North and South Korean leaders hold historic summit: Highlights
Our live coverage has ended. Scroll through the posts below to see what happened during the historic summit.
The leaders of North Korea and South Korea met today for the first time in over a decade. Here are the highlights from the summit:
North Korean leader Kim Jong Un and South Korea's President Moon Jae-in met at the line that separates the divided Koreas. Kim then stepped over the raised Military Demarcation Line, entering territory controlled by the South for the very first time. After posing for the cameras, Kim then grasped Moon's hand and they briefly crossed into the northern side:
The two leaders had meetings with officials, and then Kim and Moon took part in a symbolic tree-planting ceremony in the DMZ. The tree was from 1953, the year the Korean War armistice was signed.
Then, they signed the Panmunjom Declaration for Peace, Prosperity and Unification on the Korean Peninsula. The document commits the two countries to a nuclear-free peninsula and talks to bring a formal end to the Korean War.
The leaders ended the summit with a formal dinner — and a toast.
The United Nations Secretary General applauded the historic Korea summit and noted that many around the world are “moved by the powerful imagery," according to a statement from his spokesman.
Secretary General Antonio Guterres "salutes the courage and leadership that resulted in the important commitments and agreed actions outlined" today, Stéphane Dujarric, spokesman for the secretary general, said.
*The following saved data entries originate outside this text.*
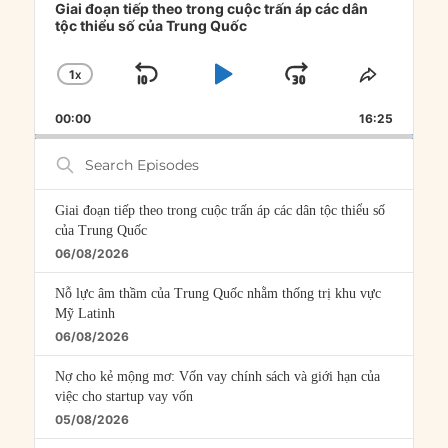
Player
Giai đoạn tiếp theo trong cuộc trấn áp các dân
tộc thiểu số của Trung Quốc
1
X
SKIP
PLAY
JUMP
CHANGE
SHARE
PLAYBACK
THIS
BACKWARD
PAUSE
FORWARD
00:00
RATE
16:25
EPISOD
Search
Episodes
Giai đoạn tiếp theo trong cuộc trấn áp các dân tộc thiểu số
của Trung Quốc
06/08/2026
Nỗ lực âm thầm của Trung Quốc nhằm thống trị khu vực
Mỹ Latinh
06/08/2026
Nợ cho kẻ mộng mơ: Vốn vay chính sách và giới hạn của
việc cho startup vay vốn
05/08/2026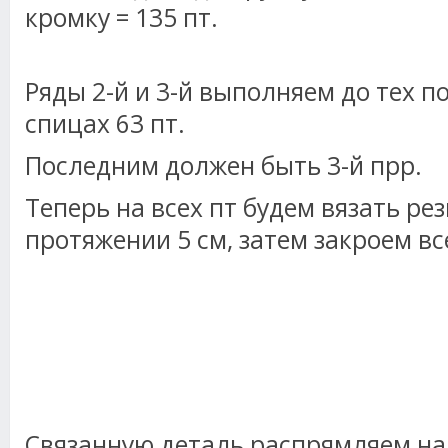
кромку = 135 пт.
Ряды 2-й и 3-й выполняем до тех п
спицах 63 пт.
Последним должен быть 3-й прр.
Теперь на всех пт будем вязать рез
протяжении 5 см, затем закроем вс
Связанную деталь распрямляем на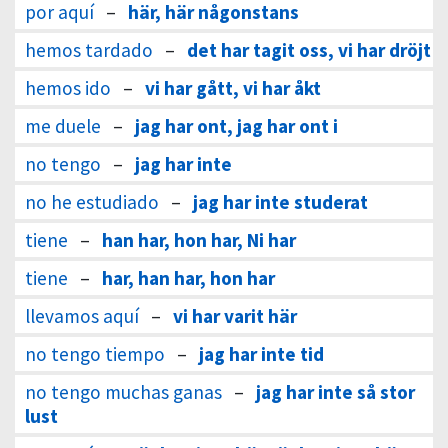
por aquí
–
här, här någonstans
hemos tardado
–
det har tagit oss, vi har dröjt
hemos ido
–
vi har gått, vi har åkt
me duele
–
jag har ont, jag har ont i
no tengo
–
jag har inte
no he estudiado
–
jag har inte studerat
tiene
–
han har, hon har, Ni har
tiene
–
har, han har, hon har
llevamos aquí
–
vi har varit här
no tengo tiempo
–
jag har inte tid
no tengo muchas ganas
–
jag har inte så stor
lust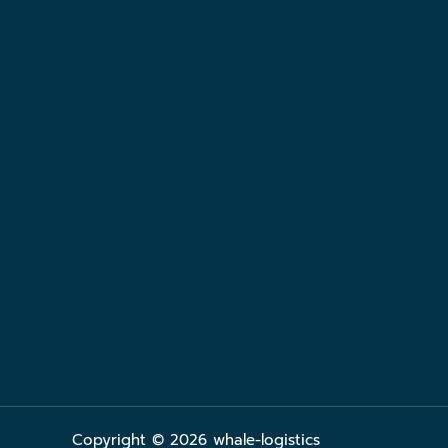
Copyright © 2026 whale-logistics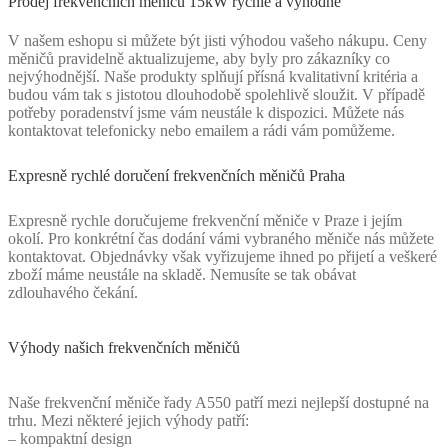
Prodej frekvenčních měničů 15kW rychle a výhodně
V našem eshopu si můžete být jisti výhodou vašeho nákupu. Ceny
měničů pravidelně aktualizujeme, aby byly pro zákazníky co
nejvýhodnější. Naše produkty splňují přísná kvalitativní kritéria a
budou vám tak s jistotou dlouhodobě spolehlivě sloužit. V případě
potřeby poradenství jsme vám neustále k dispozici. Můžete nás
kontaktovat telefonicky nebo emailem a rádi vám pomůžeme.
Expresně rychlé doručení frekvenčních měničů Praha
Expresně rychle doručujeme frekvenční měniče v Praze i jejím
okolí. Pro konkrétní čas dodání vámi vybraného měniče nás můžete
kontaktovat. Objednávky však vyřizujeme ihned po přijetí a veškeré
zboží máme neustále na skladě. Nemusíte se tak obávat
zdlouhavého čekání.
Výhody našich frekvenčních měničů
Naše frekvenční měniče řady A550 patří mezi nejlepší dostupné na
trhu. Mezi některé jejich výhody patří:
– kompaktní design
Here's the full statement:
The Secretary-General applauds today’s truly historic Summit between the leaders of the Democratic People’s Republic of Korea (DPRK) and the Republic of Korea. Many around the world were moved by the powerful imagery of the two leaders coming together to advance harmony and peace on the Korean Peninsula. The Secretary-General salutes the courage and leadership that resulted in the important commitments and agreed actions outlined in the Panmunjom Declaration for Peace, Prosperity and Unification of the Korean Peninsula. He counts on the parties to build on their first meeting and swiftly implement all agreed actions to further inter-Korean trust-building and reconciliation; sincere dialogue; and progress towards sustainable peace and verifiable denuclearization on the Korean Peninsula. He looks forward to these gains being consolidated and advanced at the Summit between the leaders of the United States and the DPRK expected to take place in the near future. The Secretary-General pledges his commitment and readiness to further assist in these important processes.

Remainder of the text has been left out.